An image of the data information knowledge pyramid

The data-information-knowledge pyramid, by Joe Gollner

From Stages of Knowledge to Steps in Data Processing

One of the most common procedures for dealing with data in many organizations is ETL, or Extract, Transform, Load:

  • Extraction is obtaining data, usually from multiple sources, that may differ in quality and/or quantity. This is the raw data itself.
  • Transformation means cleaning the data so that it conforms to certain standards. Once formatted and stored properly, data can be considered information.
  • Loading the data to a destination, such as a data warehouse, allows it to be queried and analyzed, which leads to knowledge. The data may then be integrated with other data.

Action is the final step, the most significant, yet also the most challenging. The right course of action is subjectively determined by keeping your goals in mind along with the broader market context. For example, a retailer’s decision about whether or not to sell a new product should be based on not only its goal of boosting sales, but also an awareness of how the assortment it offers compares to that of others in the market.

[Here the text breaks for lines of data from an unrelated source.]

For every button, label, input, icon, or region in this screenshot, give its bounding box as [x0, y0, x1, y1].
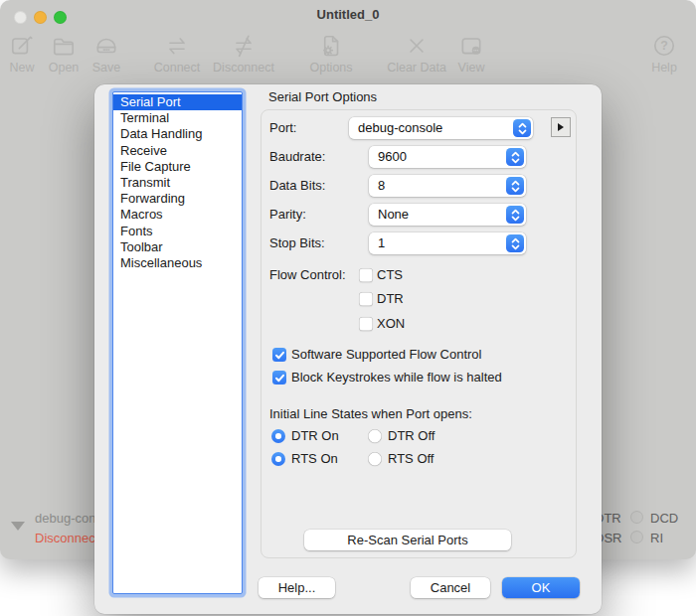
dcd-indicator-dot — [630, 511, 643, 524]
help-button[interactable]: Help... — [259, 577, 335, 598]
cts-checkbox-label: CTS — [377, 267, 403, 282]
rescan-serial-ports-button[interactable]: Re-Scan Serial Ports — [304, 530, 511, 550]
connection-options-dialog: Serial Port Terminal Data Handling Recei… — [94, 84, 602, 614]
stop-bits-label: Stop Bits: — [269, 235, 325, 250]
baudrate-popup[interactable]: 9600 — [369, 146, 526, 168]
data-bits-popup[interactable]: 8 — [369, 175, 526, 197]
svg-text:?: ? — [660, 39, 668, 53]
view-window-icon — [458, 33, 484, 59]
toolbar-button-disconnect[interactable]: Disconnect — [206, 33, 281, 75]
radio-dot — [275, 456, 281, 462]
panel-title: Serial Port Options — [268, 89, 377, 104]
toolbar-button-view[interactable]: View — [434, 33, 509, 75]
disconnect-arrows-icon — [231, 33, 257, 59]
popup-chevrons-icon — [506, 148, 524, 166]
initial-line-states-label: Initial Line States when Port opens: — [269, 406, 472, 421]
parity-popup[interactable]: None — [369, 204, 526, 226]
dtr-checkbox-label: DTR — [377, 291, 404, 306]
ri-indicator-dot — [630, 531, 643, 543]
dtr-checkbox[interactable] — [359, 292, 373, 306]
list-item-transmit[interactable]: Transmit — [113, 175, 242, 191]
save-drive-icon — [93, 33, 119, 59]
cancel-button[interactable]: Cancel — [411, 577, 490, 598]
ok-button[interactable]: OK — [502, 577, 580, 598]
dtr-on-radio-label: DTR On — [291, 428, 339, 443]
indicator-label-ri: RI — [650, 531, 663, 545]
list-item-macros[interactable]: Macros — [113, 207, 242, 223]
toolbar-label: Connect — [154, 61, 201, 75]
xon-checkbox-label: XON — [377, 316, 405, 331]
connect-arrows-icon — [164, 33, 190, 59]
software-flow-label: Software Supported Flow Control — [291, 347, 481, 362]
list-item-file-capture[interactable]: File Capture — [113, 159, 242, 175]
status-disclosure-triangle-icon[interactable] — [11, 522, 25, 531]
popup-chevrons-icon — [506, 206, 524, 224]
cts-checkbox[interactable] — [359, 268, 373, 282]
baudrate-label: Baudrate: — [269, 149, 325, 164]
data-bits-popup-value: 8 — [378, 175, 385, 197]
dtr-off-radio-label: DTR Off — [388, 428, 435, 443]
software-flow-checkbox[interactable] — [272, 348, 286, 362]
flow-control-label: Flow Control: — [269, 267, 346, 282]
list-item-fonts[interactable]: Fonts — [113, 224, 242, 239]
right-arrow-icon — [558, 123, 564, 131]
dtr-on-radio[interactable] — [271, 429, 285, 443]
serial-port-options-group: Port: debug-console Baudrate: 9600 Data … — [261, 109, 577, 558]
list-item-serial-port[interactable]: Serial Port — [113, 94, 242, 110]
toolbar-label: Options — [309, 61, 352, 75]
popup-chevrons-icon — [506, 177, 524, 195]
popup-chevrons-icon — [506, 234, 524, 252]
toolbar-label: Save — [92, 61, 121, 75]
rts-off-radio[interactable] — [368, 452, 382, 466]
list-item-data-handling[interactable]: Data Handling — [113, 126, 242, 142]
toolbar-label: Help — [651, 61, 677, 75]
checkmark-icon — [274, 350, 285, 361]
help-question-icon: ? — [651, 33, 677, 59]
toolbar-button-connect[interactable]: Connect — [139, 33, 215, 75]
list-item-forwarding[interactable]: Forwarding — [113, 191, 242, 207]
toolbar-button-save[interactable]: Save — [69, 33, 144, 75]
window-title: Untitled_0 — [0, 7, 696, 22]
options-gear-document-icon — [318, 33, 344, 59]
toolbar-label: Disconnect — [213, 61, 274, 75]
rts-on-radio-label: RTS On — [291, 451, 338, 466]
rts-on-radio[interactable] — [271, 452, 285, 466]
popup-chevrons-icon — [513, 119, 531, 137]
baudrate-popup-value: 9600 — [378, 146, 407, 168]
port-popup-value: debug-console — [358, 117, 442, 139]
category-list: Serial Port Terminal Data Handling Recei… — [112, 91, 243, 594]
clear-data-x-icon — [404, 33, 430, 59]
list-item-receive[interactable]: Receive — [113, 143, 242, 159]
port-details-button[interactable] — [551, 117, 571, 137]
toolbar-button-options[interactable]: Options — [293, 33, 369, 75]
rts-off-radio-label: RTS Off — [388, 451, 434, 466]
checkmark-icon — [274, 373, 285, 384]
data-bits-label: Data Bits: — [269, 178, 325, 193]
radio-dot — [275, 433, 281, 439]
block-keystrokes-checkbox[interactable] — [272, 371, 286, 385]
list-item-toolbar[interactable]: Toolbar — [113, 239, 242, 255]
titlebar: Untitled_0 — [0, 0, 696, 28]
stop-bits-popup[interactable]: 1 — [369, 232, 526, 254]
port-label: Port: — [269, 120, 296, 135]
toolbar-button-help[interactable]: ? Help — [626, 33, 696, 75]
parity-label: Parity: — [269, 207, 306, 222]
parity-popup-value: None — [378, 204, 409, 226]
toolbar-label: View — [458, 61, 485, 75]
list-item-terminal[interactable]: Terminal — [113, 110, 242, 126]
stop-bits-popup-value: 1 — [378, 232, 385, 254]
dtr-off-radio[interactable] — [368, 429, 382, 443]
port-popup[interactable]: debug-console — [349, 117, 533, 139]
block-keystrokes-label: Block Keystrokes while flow is halted — [291, 370, 502, 385]
indicator-label-dcd: DCD — [650, 511, 678, 526]
screen: Untitled_0 New Open — [0, 0, 696, 616]
list-item-miscellaneous[interactable]: Miscellaneous — [113, 255, 242, 271]
xon-checkbox[interactable] — [359, 317, 373, 331]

This returns the focus to data, completing the ETL loop. A data-driven business constantly monitors key performance indicators for improvement opportunities and asks which metrics might be missing. Because of the globalization and digitization of shopping, retailers are now forced to keep track of competitors they may have never heard about, not just the well-known names. Tracking becomes increasingly difficult due to the amount of data points being compounded over time. Historical recordkeeping is the only way to detect trends in data.

In particular, Wiser is able to serve as a modern oracle for those interested in questions relevant to eCommerce intelligence. For example, let’s say you wanted to know, “How early did Easter dress promotions start?” To answer such a question, Wiser has developed advanced product information technologies that include web extraction, automated classification, and on-demand analytics.

Turning Online Product Information into Answers

So where do you start? Finding the data to gather. Retailer homepages, email messages, and social media posts are all inputs for Wiser’s extraction system. Converting those into data tables involves analyzing the titles, images, and prices displayed, among other product attributes. At that point, it can be determined which data contains a keyword of interest (“dress,” “Calvin Klein”) or has been identified with other characteristics (sales offered by Bloomingdale’s or Dillards). Further investigation can be done to surface relevant insights that may be presented according to customer requests.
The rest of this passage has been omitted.